◆ TASK STATEMENT
Print the data verbatim. Leave every image out.

── ENTRIES PROVIDED ──

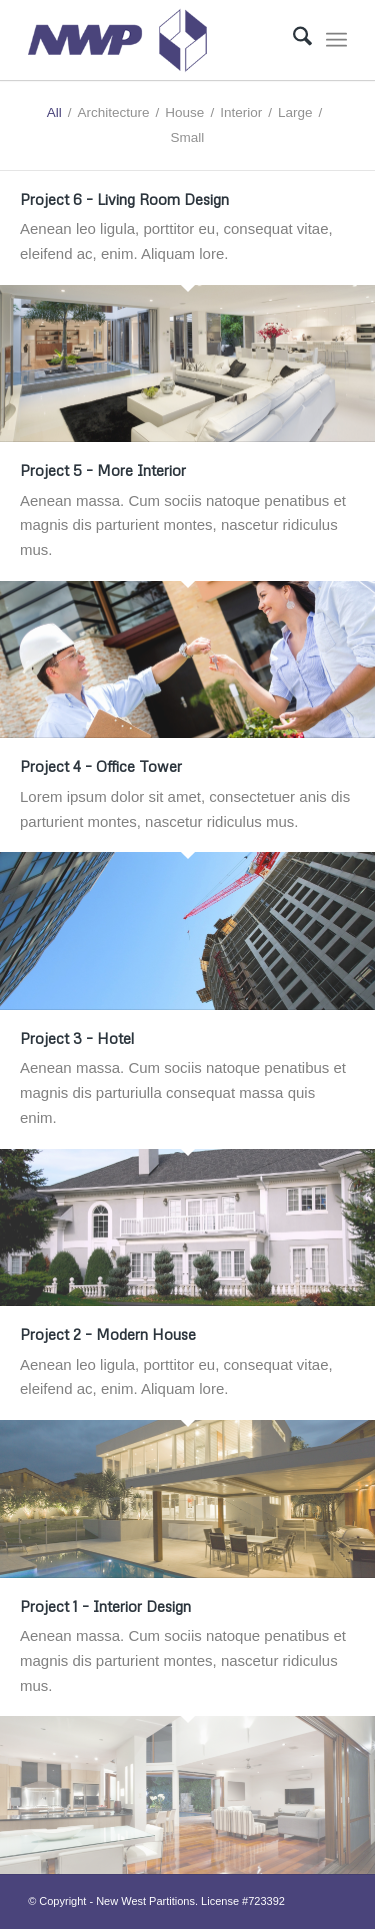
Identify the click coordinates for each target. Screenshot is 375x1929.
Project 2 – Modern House (108, 1334)
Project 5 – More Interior (103, 470)
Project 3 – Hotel (77, 1038)
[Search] (292, 40)
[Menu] (336, 40)
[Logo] (155, 40)
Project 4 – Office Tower (101, 766)
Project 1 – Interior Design (105, 1606)
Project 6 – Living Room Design (124, 199)
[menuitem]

───

◆ EXERCISE RESPONSE
Identify the click coordinates for each target. Screenshot is 375x1929.
Project 2 – Modern House (108, 1334)
Project 5 – More Interior (103, 470)
Project 3 – Hotel (77, 1038)
[Search] (292, 40)
[Menu] (336, 40)
[Logo] (155, 40)
Project 4 – Office Tower (101, 766)
Project 1 – Interior Design (105, 1606)
Project 6 – Living Room Design (124, 199)
[menuitem]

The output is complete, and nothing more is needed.